--- Dataset entries ---

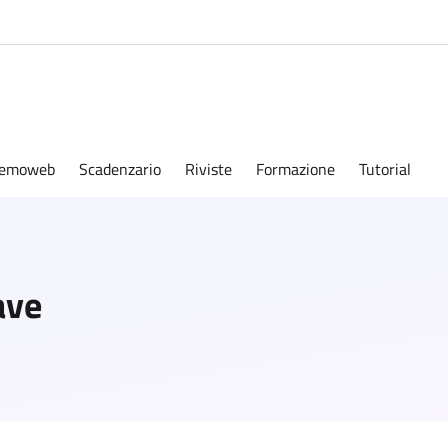
emoweb
Scadenzario
Riviste
Formazione
Tutorial
ave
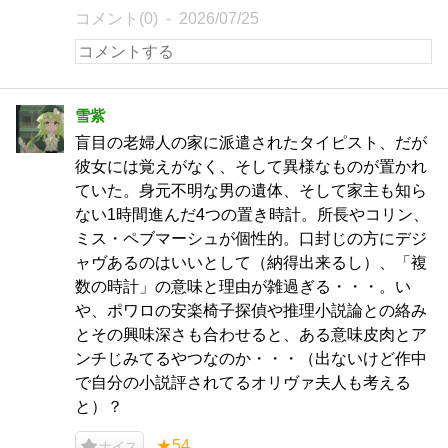
コメント(0)
2026/07/25
雪紫
盲目の老婦人の家に派遣されたタイピスト、だが
彼女には覚えがなく、そして異様なものが置かれ
ていた。身元不明な男の遺体、そして家主も知ら
ない1時間進んだ4つの置き時計。所長やコリン、
ミス・ペブマーシュが個性的。口封じの方にデジ
ャヴあるのはいいとして（納得出来るし）、「複
数の時計」の意味と理由が雑過ぎる・・・。い
や、ポワロの安楽椅子探偵や推理小説論との絡み
とその興味深さも合わせると、ある意味皮肉とア
ンチじみてるやつなのか・・・（出ないけど作中
で自分の小説評されてるオリヴァ夫人も考える
と）？
★54
ナイス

--- TRY IT ---
A faithful copy of the lines from the line containing "彼女には覚えがなく、そして異様なものが置かれ" to the end of the data should be set down, both ends included, and nothing more.

--- EXERCISE RESPONSE ---
彼女には覚えがなく、そして異様なものが置かれ
ていた。身元不明な男の遺体、そして家主も知ら
ない1時間進んだ4つの置き時計。所長やコリン、
ミス・ペブマーシュが個性的。口封じの方にデジ
ャヴあるのはいいとして（納得出来るし）、「複
数の時計」の意味と理由が雑過ぎる・・・。い
や、ポワロの安楽椅子探偵や推理小説論との絡み
とその興味深さも合わせると、ある意味皮肉とア
ンチじみてるやつなのか・・・（出ないけど作中
で自分の小説評されてるオリヴァ夫人も考える
と）？
★54
ナイス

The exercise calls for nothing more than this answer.